Put Your Faith in Comics

At The New Yorker, Jia Tolentino profiles G. Willow Wilson, the writer behind Ms. Marvel, a superhero who is (in her current incarnation) a teenage Muslim from Jersey City:

The première of “Ms. Marvel” sold more copies digitally than it did in print—a company first. Marvel doesn’t release digital-sales numbers, but piecemeal statistics have shown female characters performing especially well in digital formats. Traditionally, comic books are purchased in single, floppy issues at dedicated brick-and-mortar shops, but these can be intimidating spaces for novices: when I walked into Forbidden Planet in Manhattan, I found myself wishing for the ability to act like I belonged. Some readers may simply opt to buy collected issues in paperbacks at regular bookstores or, increasingly, to download e-books. There are now, Wilson suggested, two audiences for comic books, and many people in the industry “are loath to recognize that these two audiences might want two very different things out of the same series. They don’t shop in the same places, they don’t socially overlap, and their tastes might not overlap.”

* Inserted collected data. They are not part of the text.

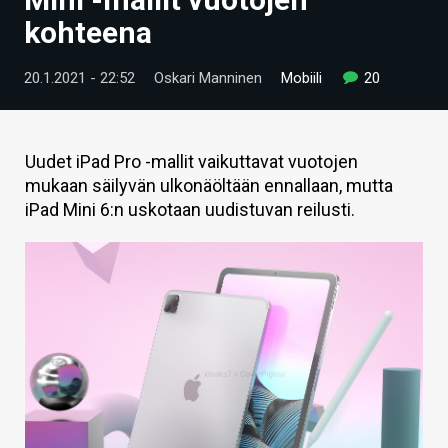
ARTIKKELIT
kohteena
VIDEOT
20.1.2021 - 22:52
Oskari Manninen
Mobiili
20
TECHBBS
TIETOA
Uudet iPad Pro -mallit vaikuttavat vuotojen
mukaan säilyvän ulkonäöltään ennallaan, mutta
HINTA.FI
iPad Mini 6:n uskotaan uudistuvan reilusti.
KAUPPA
VAIHDA TEEMA
HAKU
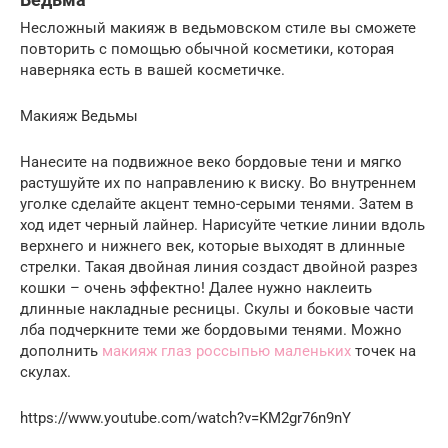
Несложный макияж в ведьмовском стиле вы сможете
повторить с помощью обычной косметики, которая
наверняка есть в вашей косметичке.
Макияж Ведьмы
Нанесите на подвижное веко бордовые тени и мягко
растушуйте их по направлению к виску. Во внутреннем
уголке сделайте акцент темно-серыми тенями. Затем в
ход идет черный лайнер. Нарисуйте четкие линии вдоль
верхнего и нижнего век, которые выходят в длинные
стрелки. Такая двойная линия создаст двойной разрез
кошки – очень эффектно! Далее нужно наклеить
длинные накладные ресницы. Скулы и боковые части
лба подчеркните теми же бордовыми тенями. Можно
дополнить
макияж глаз россыпью маленьких
точек на
скулах.
https://www.youtube.com/watch?v=KM2gr76n9nY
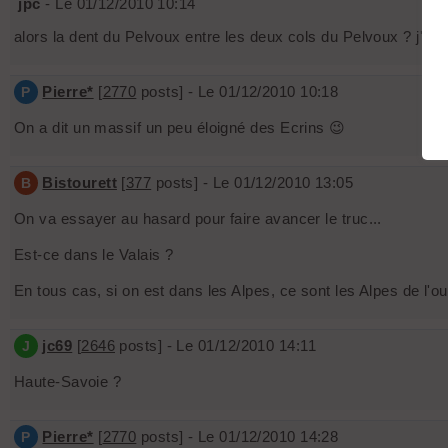
jpc
- Le 01/12/2010 10:14
alors la dent du Pelvoux entre les deux cols du Pelvoux ? j'ava
Pierre*
[
2770
posts] - Le 01/12/2010 10:18
P
On a dit un massif un peu éloigné des Ecrins 😉
Bistourett
[
377
posts] - Le 01/12/2010 13:05
B
On va essayer au hasard pour faire avancer le truc...
Est-ce dans le Valais ?
En tous cas, si on est dans les Alpes, ce sont les Alpes de l'
jc69
[
2646
posts] - Le 01/12/2010 14:11
J
Haute-Savoie ?
Pierre*
[
2770
posts] - Le 01/12/2010 14:28
P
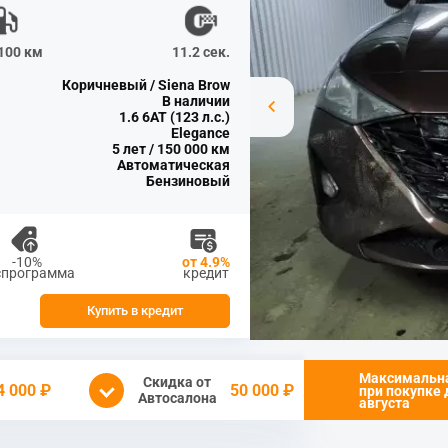
/100 км
11.2 сек.
Коричневый / Siena Brow
В наличии
1.6 6АТ (123 л.с.)
Elegance
5 лет / 150 000 км
Автоматическая
Бензиновый
-10%
от 4.9%
спрограмма
кредит
Купить в кредит
Максимальн
Скидка от
4 000 ₽
50 000 ₽
при покупке
Автосалона
августа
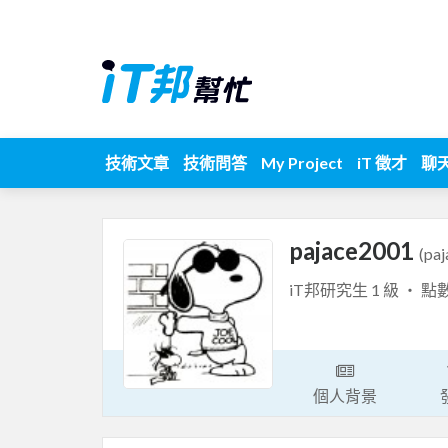
技術文章
技術問答
My Project
iT 徵才
聊
pajace2001
(pa
iT邦研究生 1 級 ‧ 點
個人背景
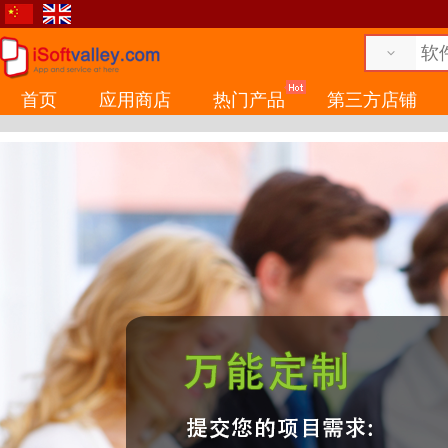
首页
应用商店
热门产品
第三方店铺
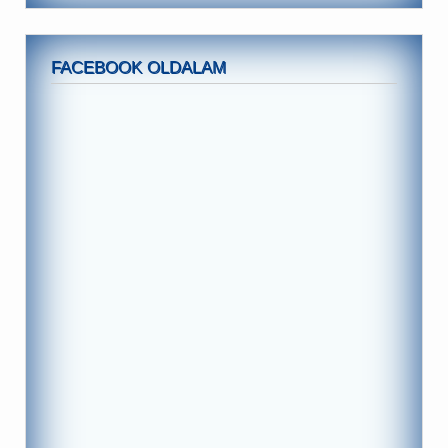
FACEBOOK OLDALAM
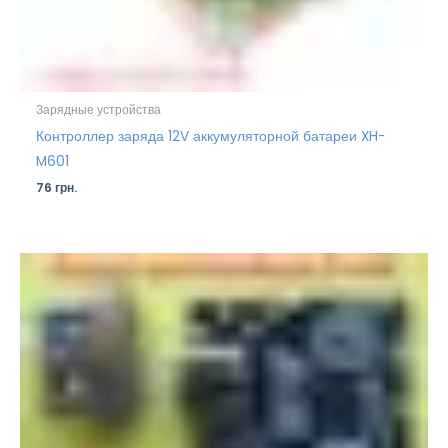
Зарядные устройства
Контроллер заряда 12V аккумуляторной батареи XH-
M601
76
грн.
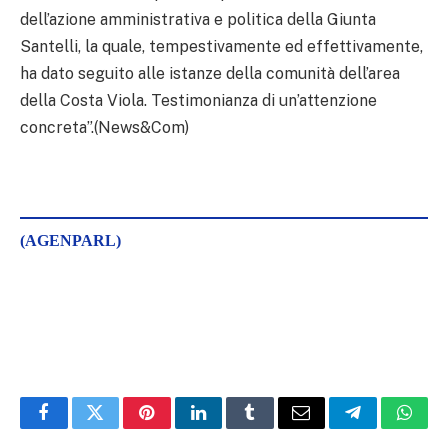
dell’azione amministrativa e politica della Giunta
Santelli, la quale, tempestivamente ed effettivamente,
ha dato seguito alle istanze della comunità dell’area
della Costa Viola. Testimonianza di un’attenzione
concreta”.(News&Com)
(AGENPARL)
Facebook
Twitter
Pinterest
LinkedIn
Tumblr
Email
Telegram
What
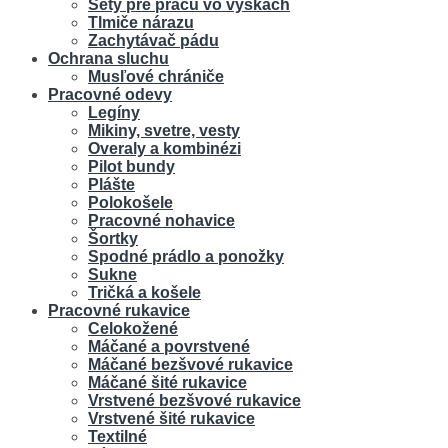
Sety pre prácu vo výškach
Tlmiče nárazu
Zachytávač pádu
Ochrana sluchu
Musľové chrániče
Pracovné odevy
Legíny
Mikiny, svetre, vesty
Overaly a kombinézi
Pilot bundy
Plášte
Polokošele
Pracovné nohavice
Šortky
Spodné prádlo a ponožky
Sukne
Tričká a košele
Pracovné rukavice
Celokožené
Máčané a povrstvené
Máčané bezšvové rukavice
Máčané šité rukavice
Vrstvené bezšvové rukavice
Vrstvené šité rukavice
Textilné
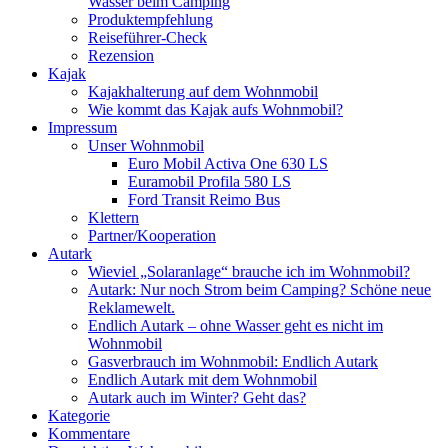
Wasser beim Camping
Produktempfehlung
Reiseführer-Check
Rezension
Kajak
Kajakhalterung auf dem Wohnmobil
Wie kommt das Kajak aufs Wohnmobil?
Impressum
Unser Wohnmobil
Euro Mobil Activa One 630 LS
Euramobil Profila 580 LS
Ford Transit Reimo Bus
Klettern
Partner/Kooperation
Autark
Wieviel „Solaranlage“ brauche ich im Wohnmobil?
Autark: Nur noch Strom beim Camping? Schöne neue
Reklamewelt.
Endlich Autark – ohne Wasser geht es nicht im
Wohnmobil
Gasverbrauch im Wohnmobil: Endlich Autark
Endlich Autark mit dem Wohnmobil
Autark auch im Winter? Geht das?
Kategorie
Kommentare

The relationship between this divided landscape and the most recent Presidential election is not lost on her. At the coffee shop, as a barista cleared our plates, we talked about how the stakes of every identity-politics debate feel heightened since November—and also about new alliances that seem to be forming in the election’s wake. Wilson spoke with some astonishment about the fact that she could include a gay secondary character in “Ms. Marvel”—the blond, popular Zoe—and still have mothers and daughters show up to her readings in hijabs. “It’s funny. Those right-wing bloggers who said my work was part of some socialist-Muslim-homosexual attack on American values, they really created the thing they feared. There wasn’t a socialist-Muslim-homosexual alliance before, but there sure as fuck is one now, and I love it.”

I don’t read a lot of comics from Marvel (or DC for that matter) these days, but Ms. Marvel is truly a joy.